LISTED ENTRIES Start Marker

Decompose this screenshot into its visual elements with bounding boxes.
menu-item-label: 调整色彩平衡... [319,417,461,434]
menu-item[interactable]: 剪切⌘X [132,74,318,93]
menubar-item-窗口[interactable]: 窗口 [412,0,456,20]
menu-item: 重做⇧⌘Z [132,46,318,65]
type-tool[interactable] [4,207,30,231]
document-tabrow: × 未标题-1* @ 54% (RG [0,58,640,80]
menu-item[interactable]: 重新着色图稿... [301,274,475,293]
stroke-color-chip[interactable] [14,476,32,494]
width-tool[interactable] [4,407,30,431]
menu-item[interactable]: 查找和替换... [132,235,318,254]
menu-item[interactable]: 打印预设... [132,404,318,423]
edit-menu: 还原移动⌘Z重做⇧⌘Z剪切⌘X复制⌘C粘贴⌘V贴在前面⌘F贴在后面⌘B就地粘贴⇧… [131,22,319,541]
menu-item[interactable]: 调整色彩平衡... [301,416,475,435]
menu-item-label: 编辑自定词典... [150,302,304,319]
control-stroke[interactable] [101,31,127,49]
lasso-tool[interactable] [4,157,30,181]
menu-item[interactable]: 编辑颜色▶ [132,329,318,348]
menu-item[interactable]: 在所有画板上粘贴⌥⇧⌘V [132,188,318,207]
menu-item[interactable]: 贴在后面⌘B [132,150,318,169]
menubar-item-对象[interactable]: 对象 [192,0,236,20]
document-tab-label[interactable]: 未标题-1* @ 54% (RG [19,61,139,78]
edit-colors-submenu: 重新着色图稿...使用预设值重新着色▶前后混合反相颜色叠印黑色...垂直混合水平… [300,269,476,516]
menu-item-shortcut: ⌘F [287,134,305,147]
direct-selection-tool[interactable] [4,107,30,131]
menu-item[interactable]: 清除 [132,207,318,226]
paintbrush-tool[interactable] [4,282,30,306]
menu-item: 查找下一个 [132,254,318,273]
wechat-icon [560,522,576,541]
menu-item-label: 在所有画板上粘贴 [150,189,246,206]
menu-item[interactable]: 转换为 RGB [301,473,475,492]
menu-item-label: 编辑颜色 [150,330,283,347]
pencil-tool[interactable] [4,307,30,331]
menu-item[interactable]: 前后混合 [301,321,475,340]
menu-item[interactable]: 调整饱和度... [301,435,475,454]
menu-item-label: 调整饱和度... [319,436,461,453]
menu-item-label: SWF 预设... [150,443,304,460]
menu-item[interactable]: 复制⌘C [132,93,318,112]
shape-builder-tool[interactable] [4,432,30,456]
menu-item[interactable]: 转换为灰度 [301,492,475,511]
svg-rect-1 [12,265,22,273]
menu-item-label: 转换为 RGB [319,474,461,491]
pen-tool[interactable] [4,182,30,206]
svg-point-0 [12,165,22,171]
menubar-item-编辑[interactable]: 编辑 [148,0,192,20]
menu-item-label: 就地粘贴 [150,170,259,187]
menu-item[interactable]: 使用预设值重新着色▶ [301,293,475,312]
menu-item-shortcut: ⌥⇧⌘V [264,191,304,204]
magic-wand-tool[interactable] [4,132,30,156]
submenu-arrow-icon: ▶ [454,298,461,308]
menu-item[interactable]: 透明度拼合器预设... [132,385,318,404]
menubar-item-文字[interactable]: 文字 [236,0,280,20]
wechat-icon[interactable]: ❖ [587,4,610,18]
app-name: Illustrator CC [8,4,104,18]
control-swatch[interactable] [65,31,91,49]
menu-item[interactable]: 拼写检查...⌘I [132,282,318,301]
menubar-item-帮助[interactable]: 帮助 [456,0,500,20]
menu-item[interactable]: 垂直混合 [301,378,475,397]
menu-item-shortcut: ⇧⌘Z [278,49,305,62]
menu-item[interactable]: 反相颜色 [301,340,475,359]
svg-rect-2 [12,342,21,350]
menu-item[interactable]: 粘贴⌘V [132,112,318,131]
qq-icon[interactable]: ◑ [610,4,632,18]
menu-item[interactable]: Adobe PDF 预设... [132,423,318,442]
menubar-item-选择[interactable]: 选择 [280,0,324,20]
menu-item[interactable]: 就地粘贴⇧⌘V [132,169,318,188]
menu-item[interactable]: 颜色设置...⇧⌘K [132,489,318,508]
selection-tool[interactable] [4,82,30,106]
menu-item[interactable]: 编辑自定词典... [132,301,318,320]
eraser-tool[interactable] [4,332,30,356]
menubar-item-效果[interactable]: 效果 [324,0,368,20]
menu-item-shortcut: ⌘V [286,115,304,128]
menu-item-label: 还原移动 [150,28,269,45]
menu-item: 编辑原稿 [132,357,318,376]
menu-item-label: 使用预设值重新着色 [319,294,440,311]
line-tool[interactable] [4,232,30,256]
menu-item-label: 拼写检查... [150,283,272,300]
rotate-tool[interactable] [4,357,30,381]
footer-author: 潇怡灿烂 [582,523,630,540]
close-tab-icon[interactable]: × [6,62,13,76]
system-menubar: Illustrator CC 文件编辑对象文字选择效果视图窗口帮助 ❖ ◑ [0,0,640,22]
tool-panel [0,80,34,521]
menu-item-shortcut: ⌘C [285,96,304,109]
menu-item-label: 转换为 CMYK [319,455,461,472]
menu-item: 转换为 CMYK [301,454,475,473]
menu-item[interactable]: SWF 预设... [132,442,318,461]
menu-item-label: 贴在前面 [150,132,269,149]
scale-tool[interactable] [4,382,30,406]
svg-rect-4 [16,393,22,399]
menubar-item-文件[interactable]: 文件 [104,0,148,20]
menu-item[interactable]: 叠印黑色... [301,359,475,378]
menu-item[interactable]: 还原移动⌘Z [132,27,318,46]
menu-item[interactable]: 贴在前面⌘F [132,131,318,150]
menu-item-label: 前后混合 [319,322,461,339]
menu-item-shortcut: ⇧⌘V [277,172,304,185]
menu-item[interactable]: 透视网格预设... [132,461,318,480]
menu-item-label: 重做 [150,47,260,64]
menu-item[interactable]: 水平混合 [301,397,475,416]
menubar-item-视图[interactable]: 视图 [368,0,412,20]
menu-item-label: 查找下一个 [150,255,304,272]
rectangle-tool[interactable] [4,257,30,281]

LISTED ENTRIES End Marker

◆ **ACTIVITY**:
Copy all lines of the records in which the string "重新着色图稿" can be found.

◆ **ANSWER FOR THE TASK**:
menu-item[interactable]: 重新着色图稿... [301,274,475,293]
edit-colors-submenu: 重新着色图稿...使用预设值重新着色▶前后混合反相颜色叠印黑色...垂直混合水平… [300,269,476,516]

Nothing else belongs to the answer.